Kritische Texte, emotionale Gitarrenklänge – El Alemán begeistert bei erstem Solo-Konzert

2020 war das Jahr, in dem der Gitarrist El Alemán zum Liedermacher wurde. Es geschah aus einem Zustand der Wut und Frustration heraus, wie er sagt. Um nicht an der Corona-Politik und den gesellschaftlichen Folgen zu verzweifeln, fing er an, seine Gefühle lyrisch zu kanalisieren. Das Ergebnis dieser Art der Selbstherapie sind zwei Alben, in denen El Alemán die Stimmung im Land verarbeitet hat. Wie diese Stücke klingen, demonstrierte er am Freitag live bei seinem ersten Solo-Konzert im Berliner Stadtteil Mahlsdorf. Dort fand sich auf einem privaten Grundstück ein kleines Publikum ein, das von den Texten des Künstlers sofort eingenommen war.

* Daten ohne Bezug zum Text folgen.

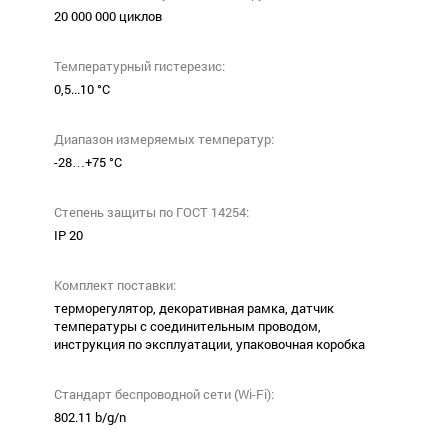
20 000 000 циклов
Температурный гистерезис:
0,5...10 °С
Диапазон измеряемых температур:
-28…+75 °С
Степень защиты по ГОСТ 14254:
ІР 20
Комплект поставки:
терморегулятор, декоративная рамка, датчик
температуры с соединительным проводом,
инструкция по эксплуатации, упаковочная коробка
Стандарт беспроводной сети (Wi-Fi):
802.11 b/g/n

El Alemán begann seinen Auftritt mit dem Lied «In diesen Zeiten», das den Wunsch thematisiert, irgendwohin zu fliehen, weil die gesellschaftlichen Um- und Zustände unerträglich geworden sind – an einen Ort, der Freiheit verspricht und Lebensglück. In dem Song kommt die Stimmung der letzten Jahre durch. Er klingt aufwühlend und bedrückend, so wie das Lied «Hilf mir raus», dass der Musiker gleich danach darbot. Darin bemüht El Alemán die Metapher des Films und beschreibt die Realität der Corona-Zeit als Horrorstreifen, der irreale Züge trägt. Thematisch ging es so weiter, Song für Song. Der Liedermacher stellte in seinen Stücken historische Vergleiche an, kritisierte das Schweigen angeblich rebellischer Musiker und persiflierte den Drang kleiner Leute, in bestimmten Positionen ihre Macht auszuüben.

Auf den Punkt

Das Publikum fühlte sich abgeholt. Er singe ihnen aus der Seele, sagten einige Gäste in der Pause. El Alemàns Lieder brächten die gesellschaftlichen Verhältnisse auf den Punkt. Dass der Musiker über dieses ausgereifte Talent zur Lyrik verfügt, wusste er vor 2020 selber nicht. „Als die Welt noch normal war“, wie er zwischen den Stücken immer wieder betonte, reiste er gerne durch sein Lieblingsland Spanien und ließ sich in den Flamenco-Clubs von Granada oder Malaga inspirieren. In dieser Zeit perfektionierte der Gitarrist sein Handwerk und spielte hauptsächlich instrumentelle Stücke. Bei seinem ersten Solo-Konzert durften sie natürlich nicht fehlen. El Alemán variierte gekonnt die neuen mit den neuen Stücken und brachte das Publikum mit Rumba-Klängen in Wallung. Es wurde geklatscht und geschunkelt.

El Alemán

Der Berliner Musiker trat auf, als wäre es nicht sein erster Auftritt. In gewisser Hinsicht stimmt das auch: Bühnenerfahrung hat er reichlich gesammelt, meist als Gitarrist im Trio zusammen mit Liedermacherin Bettina Wegner und Chansonsänger Karsten Troyke. Als Singer-Songwriter präsentierte er sich zuvor jedoch noch nie dem Publikum. Hätte El Alemán das nicht vorher angekündigt, es wäre keinem aufgefallen – so selbstsicher und routiniert gab er sich. In klassischer Singer-Songwriter-Manier erzählte er zwischen den Beiträgen kurze Anekdoten oder lieferte zu ihnen die Entstehungsgeschichte. Sein instrumentelles Stück «Verbrannte Zeit» etwa leitete er mit einem Zitat von Erich Kästner ein, das aus den 1930er Jahren stammt, aber auf die heutigen Verhältnisse genauso zutrifft.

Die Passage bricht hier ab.